**Task details**
List every line in this data where the string "location" occurs.

**Given records**

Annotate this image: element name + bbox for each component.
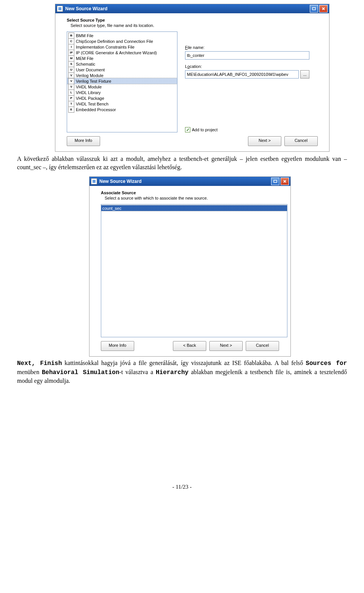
filename-input[interactable] (185, 51, 309, 60)
wizard-screenshot-2: New Source Wizard Associate Source Selec… (89, 176, 347, 357)
list-item-label: Verilog Test Fixture (76, 79, 111, 83)
window-title: New Source Wizard (99, 179, 270, 184)
list-item[interactable]: IImplementation Constraints File (67, 44, 177, 50)
list-item-label: count_sec (102, 206, 121, 211)
file-type-icon: T (68, 101, 74, 107)
list-item-label: MEM File (76, 56, 93, 61)
list-item[interactable]: LVHDL Library (67, 90, 177, 95)
file-type-icon: E (68, 107, 74, 113)
list-item-label: VHDL Package (76, 96, 104, 101)
inline-code: Hierarchy (156, 369, 188, 376)
list-item-label: Implementation Constraints File (76, 45, 135, 49)
app-icon (91, 178, 97, 184)
svg-rect-1 (312, 8, 315, 10)
titlebar: New Source Wizard (55, 4, 329, 13)
inline-code: Next, Finish (17, 360, 62, 367)
list-item[interactable]: CChipScope Definition and Connection Fil… (67, 38, 177, 44)
file-type-icon: C (68, 38, 74, 44)
file-type-icon: V (68, 84, 74, 90)
file-type-icon: V (68, 72, 74, 79)
ellipsis-icon: ... (303, 72, 306, 77)
maximize-button[interactable] (310, 5, 318, 13)
cancel-button[interactable]: Cancel (284, 136, 318, 146)
cancel-button[interactable]: Cancel (246, 341, 279, 351)
list-item[interactable]: VVerilog Test Fixture (67, 78, 177, 84)
list-item-label: User Document (76, 68, 105, 72)
associate-source-dialog: New Source Wizard Associate Source Selec… (89, 176, 291, 357)
wizard-screenshot-1: New Source Wizard Select Source Type Sel… (55, 4, 347, 152)
more-info-button[interactable]: More Info (67, 136, 100, 146)
titlebar: New Source Wizard (89, 177, 290, 186)
more-info-button[interactable]: More Info (101, 341, 134, 351)
list-item[interactable]: SSchematic (67, 61, 177, 67)
list-item-label: IP (CORE Generator & Architecture Wizard… (76, 50, 157, 55)
inline-code: Behavioral Simulation (42, 369, 119, 376)
section-subtitle: Select source type, file name and its lo… (71, 23, 318, 28)
maximize-icon (273, 180, 277, 183)
file-type-icon: I (68, 44, 74, 50)
list-item[interactable]: BBMM File (67, 33, 177, 38)
list-item[interactable]: VVerilog Module (67, 72, 177, 78)
window-title: New Source Wizard (65, 6, 309, 11)
section-title: Select Source Type (67, 18, 318, 22)
associate-source-list[interactable]: count_sec (101, 204, 287, 337)
app-icon (57, 6, 63, 12)
file-type-icon: S (68, 61, 74, 67)
svg-rect-4 (93, 180, 96, 183)
list-item-label: VHDL Test Bench (76, 102, 108, 106)
back-button[interactable]: < Back (173, 341, 206, 351)
list-item-label: ChipScope Definition and Connection File (76, 39, 153, 44)
section-title: Associate Source (101, 190, 279, 195)
file-type-icon: M (68, 55, 74, 61)
list-item-label: BMM File (76, 33, 93, 38)
file-type-icon: V (68, 78, 74, 84)
paragraph-1: A következő ablakban válasszuk ki azt a … (17, 155, 347, 171)
list-item[interactable]: TVHDL Test Bench (67, 101, 177, 107)
file-type-icon: B (68, 33, 74, 39)
close-icon (283, 179, 287, 183)
list-item-label: Schematic (76, 62, 95, 66)
list-item[interactable]: count_sec (101, 205, 287, 211)
file-type-icon: P (68, 95, 74, 101)
page-number: - 11/23 - (17, 484, 347, 490)
section-subtitle: Select a source with which to associate … (105, 196, 279, 200)
list-item-label: VHDL Module (76, 85, 102, 89)
maximize-button[interactable] (271, 178, 279, 185)
add-to-project-label: Add to project (192, 127, 218, 132)
next-button[interactable]: Next > (248, 136, 281, 146)
list-item-label: Verilog Module (76, 73, 104, 78)
source-type-list[interactable]: BBMM FileCChipScope Definition and Conne… (67, 31, 177, 132)
location-input[interactable] (185, 70, 299, 79)
list-item[interactable]: IPIP (CORE Generator & Architecture Wiza… (67, 50, 177, 55)
filename-label: File name: (185, 45, 318, 50)
list-item-label: VHDL Library (76, 90, 101, 95)
list-item[interactable]: MMEM File (67, 55, 177, 61)
list-item[interactable]: UUser Document (67, 67, 177, 72)
paragraph-2: Next, Finish kattintásokkal hagyja jóvá … (17, 359, 347, 385)
list-item[interactable]: VVHDL Module (67, 84, 177, 90)
list-item[interactable]: EEmbedded Processor (67, 107, 177, 112)
add-to-project-checkbox[interactable]: ✓ (185, 127, 190, 132)
close-button[interactable] (281, 178, 289, 185)
list-item[interactable]: PVHDL Package (67, 95, 177, 101)
new-source-wizard-dialog: New Source Wizard Select Source Type Sel… (55, 4, 329, 152)
close-icon (322, 7, 325, 11)
list-item-label: Embedded Processor (76, 107, 116, 112)
location-label: Location: (185, 64, 318, 69)
maximize-icon (312, 7, 316, 10)
inline-code: Sources for (306, 360, 347, 367)
file-type-icon: L (68, 90, 74, 96)
file-type-icon: IP (68, 50, 74, 56)
svg-rect-5 (274, 180, 277, 182)
file-type-icon: U (68, 67, 74, 73)
checkmark-icon: ✓ (186, 127, 190, 132)
svg-rect-0 (58, 7, 61, 10)
browse-button[interactable]: ... (300, 70, 309, 79)
next-button[interactable]: Next > (209, 341, 243, 351)
close-button[interactable] (319, 5, 328, 13)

**Answer to this problem**
location-input[interactable] (185, 70, 299, 79)
location-label: Location: (185, 64, 318, 69)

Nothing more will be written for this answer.